Authored by ab on May 18 2015, 7:24 PM.

Details

Summary

This fixes PR23455, where, when TableGen generates the matcher from the AsmString, it splits "cmp${cc}ss" into tokens, and the "ss" suffix is recognized as the SS register.

I can't think of a situation where that's a feature, not a bug, hence this patch: when a token doesn't follow a separator (and is part of a "word"; wording better than "NewTok" much appreciated), it shouldn't be parsed as a register.

Thoughts?

-Ahmed

Diff Detail

Repository
rL LLVM

Event Timeline

ab updated this revision to Diff 26030.May 18 2015, 7:24 PM
ab retitled this revision from to [TableGen][AsmMatcherEmitter] Only parse tokens following separators as registers.
ab updated this object.
ab edited the test plan for this revision. (Show Details)
ab added reviewers: tstellarAMD, craig.topper.
ab set the repository for this revision to rL LLVM.
ab added a subscriber: Unknown Object (MLST).
craig.topper edited edge metadata.May 18 2015, 10:23 PM

Does this still allow the problem with a hypothetical string of ss${cc}cmp?

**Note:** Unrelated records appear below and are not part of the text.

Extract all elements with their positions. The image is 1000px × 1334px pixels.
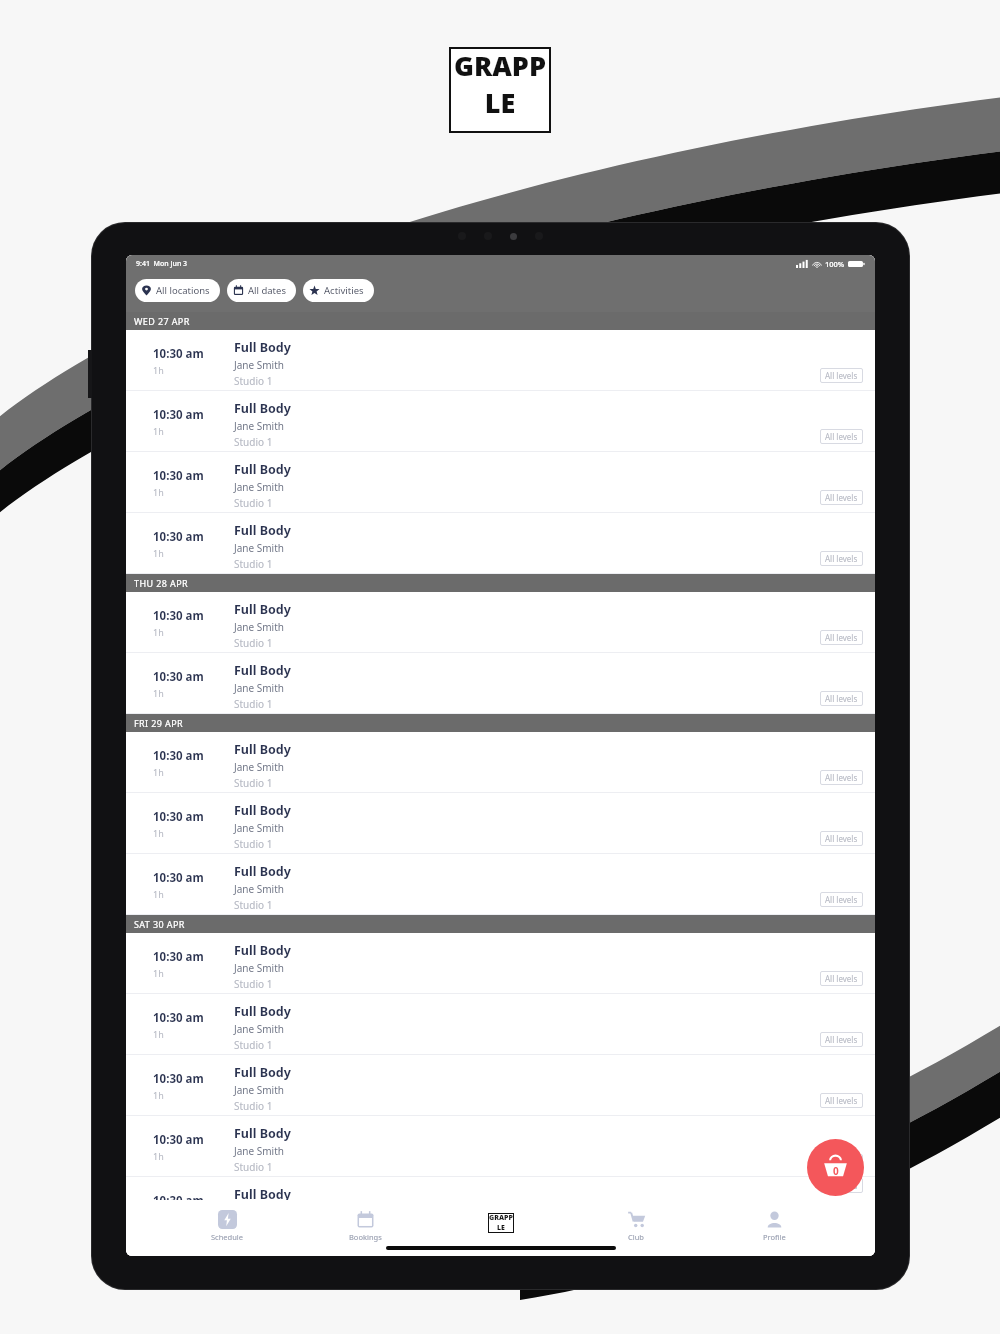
staticText: All levels (825, 973, 858, 984)
staticText: 1h (153, 1028, 164, 1040)
button[interactable]: Schedule (190, 1208, 264, 1244)
staticText: 10:30 am (153, 949, 204, 965)
button[interactable]: 10:30 am (126, 793, 875, 854)
staticText: Jane Smith (234, 1083, 284, 1097)
staticText: Studio 1 (234, 374, 273, 388)
staticText: Full Body (234, 601, 291, 618)
button[interactable]: 10:30 am (126, 452, 875, 513)
staticText: Studio 1 (234, 977, 273, 991)
button[interactable]: Activities (303, 279, 374, 302)
button[interactable]: All locations (135, 279, 220, 302)
staticText: Schedule (211, 1232, 243, 1242)
staticText: Studio 1 (234, 837, 273, 851)
button[interactable]: 10:30 am (126, 1177, 875, 1200)
button[interactable]: Bookings (328, 1208, 402, 1244)
staticText: All levels (825, 1095, 858, 1106)
staticText: All locations (156, 284, 210, 297)
button[interactable]: 10:30 am (126, 933, 875, 994)
button[interactable]: 10:30 am (126, 653, 875, 714)
staticText: 1h (153, 1150, 164, 1162)
button[interactable]: Cart, 0 items (807, 1139, 864, 1196)
staticText: ZONE (462, 123, 538, 133)
staticText: GRAPPLE (449, 47, 551, 121)
staticText: Full Body (234, 1125, 291, 1142)
staticText: 1h (153, 425, 164, 437)
staticText: Full Body (234, 400, 291, 417)
staticText: 1h (153, 364, 164, 376)
staticText: Full Body (234, 339, 291, 356)
staticText: All levels (825, 370, 858, 381)
staticText: 1h (153, 1089, 164, 1101)
button[interactable]: All dates (227, 279, 296, 302)
staticText: Jane Smith (234, 1144, 284, 1158)
staticText: Studio 1 (234, 636, 273, 650)
staticText: 10:30 am (153, 608, 204, 624)
staticText: Jane Smith (234, 760, 284, 774)
staticText: 1h (153, 687, 164, 699)
staticText: Jane Smith (234, 961, 284, 975)
staticText: Full Body (234, 1186, 291, 1203)
staticText: Studio 1 (234, 697, 273, 711)
staticText: 10:30 am (153, 1193, 204, 1209)
button[interactable]: 10:30 am (126, 330, 875, 391)
staticText: Jane Smith (234, 419, 284, 433)
button[interactable]: 10:30 am (126, 391, 875, 452)
staticText: All levels (825, 1034, 858, 1045)
staticText: All levels (825, 693, 858, 704)
staticText: All dates (248, 284, 286, 297)
staticText: 1h (153, 967, 164, 979)
staticText: Studio 1 (234, 496, 273, 510)
button[interactable]: Club (599, 1208, 673, 1244)
button[interactable]: 10:30 am (126, 1116, 875, 1177)
staticText: Studio 1 (234, 898, 273, 912)
button[interactable]: 10:30 am (126, 994, 875, 1055)
staticText: All levels (825, 772, 858, 783)
staticText: Studio 1 (234, 435, 273, 449)
staticText: Full Body (234, 802, 291, 819)
staticText: Studio 1 (234, 1160, 273, 1174)
button[interactable]: 10:30 am (126, 513, 875, 574)
button[interactable]: 10:30 am (126, 854, 875, 915)
staticText: 10:30 am (153, 1132, 204, 1148)
staticText: 10:30 am (153, 468, 204, 484)
staticText: Jane Smith (234, 1022, 284, 1036)
staticText: All levels (825, 833, 858, 844)
staticText: Full Body (234, 1003, 291, 1020)
staticText: Studio 1 (234, 776, 273, 790)
staticText: 10:30 am (153, 1010, 204, 1026)
button[interactable]: Profile (737, 1208, 811, 1244)
staticText: FRI 29 APR (134, 717, 184, 729)
staticText: All levels (825, 894, 858, 905)
staticText: Full Body (234, 461, 291, 478)
staticText: 10:30 am (153, 809, 204, 825)
button[interactable]: 10:30 am (126, 732, 875, 793)
staticText: All levels (825, 553, 858, 564)
staticText: SAT 30 APR (134, 918, 185, 930)
staticText: Full Body (234, 942, 291, 959)
staticText: All levels (825, 632, 858, 643)
staticText: Jane Smith (234, 821, 284, 835)
button[interactable]: 10:30 am (126, 1055, 875, 1116)
staticText: Full Body (234, 1064, 291, 1081)
staticText: GRAPPLE (488, 1213, 514, 1233)
staticText: 10:30 am (153, 748, 204, 764)
staticText: Activities (324, 284, 364, 297)
staticText: 10:30 am (153, 1071, 204, 1087)
staticText: 1h (153, 766, 164, 778)
staticText: All levels (825, 431, 858, 442)
staticText: 10:30 am (153, 669, 204, 685)
staticText: All levels (825, 492, 858, 503)
button[interactable]: 10:30 am (126, 592, 875, 653)
staticText: Club (628, 1232, 644, 1242)
staticText: Jane Smith (234, 358, 284, 372)
staticText: Jane Smith (234, 541, 284, 555)
staticText: Studio 1 (234, 1038, 273, 1052)
staticText: Jane Smith (234, 681, 284, 695)
staticText: 9:41 Mon Jun 3 (136, 259, 188, 269)
staticText: THU 28 APR (134, 577, 189, 589)
button[interactable]: Home (480, 1202, 522, 1244)
staticText: Full Body (234, 662, 291, 679)
staticText: Jane Smith (234, 882, 284, 896)
staticText: 10:30 am (153, 346, 204, 362)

utils/TableGen/AsmMatcherEmitter.cpp
971 ↗(On Diff #26030)

separator

ab updated this revision to Diff 26198.May 20 2015, 5:53 PM
ab edited edge metadata.
ab removed rL LLVM as the repository for this revision.

Does this still allow the problem with a hypothetical string of ss${cc}cmp?

Indeed it does; we can look in both directions, see new patch.

  • Look at all the separators, not just space and comma.
  • Add the PR testcase.

There's a special case for '$$', because Mips uses '$$reg', as '$' is the RegisterPrefix, and the best way of escaping it is '$$'. '\\$reg' will tokenize into separate '$' and 'reg', which isn't OK.
Changing that to not consider '\' a separator is a whole 'nother can of worms, as that leads to behavior changes on:

"\\{$Vd, $dst2, $dst3, $dst4\\}"

where we now think "dst4\}" is a single token.

This seems useful. LGTM.

This revision was automatically updated to reflect the committed changes.